==== Records for this exercise ====

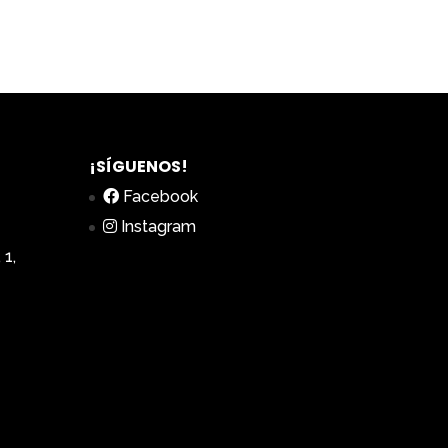
¡SÍGUENOS!
Facebook
Instagram
 1,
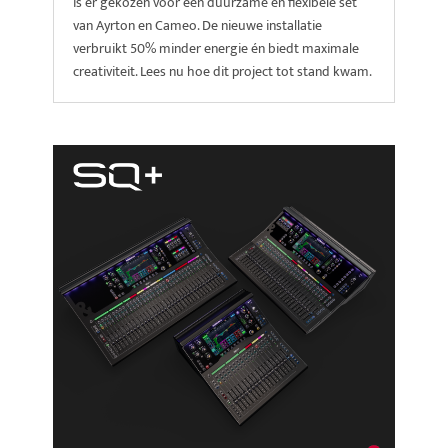
is er gekozen voor een duurzame en flexibele set
van Ayrton en Cameo. De nieuwe installatie
verbruikt 50% minder energie én biedt maximale
creativiteit. Lees nu hoe dit project tot stand kwam.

====

Exercise brief: The pictures in the entries should be left out; output everything else exactly.

Output:
¡SÍGUENOS!
Facebook
Instagram
 1,
is er gekozen voor een duurzame en flexibele set
van Ayrton en Cameo. De nieuwe installatie
verbruikt 50% minder energie én biedt maximale
creativiteit. Lees nu hoe dit project tot stand kwam.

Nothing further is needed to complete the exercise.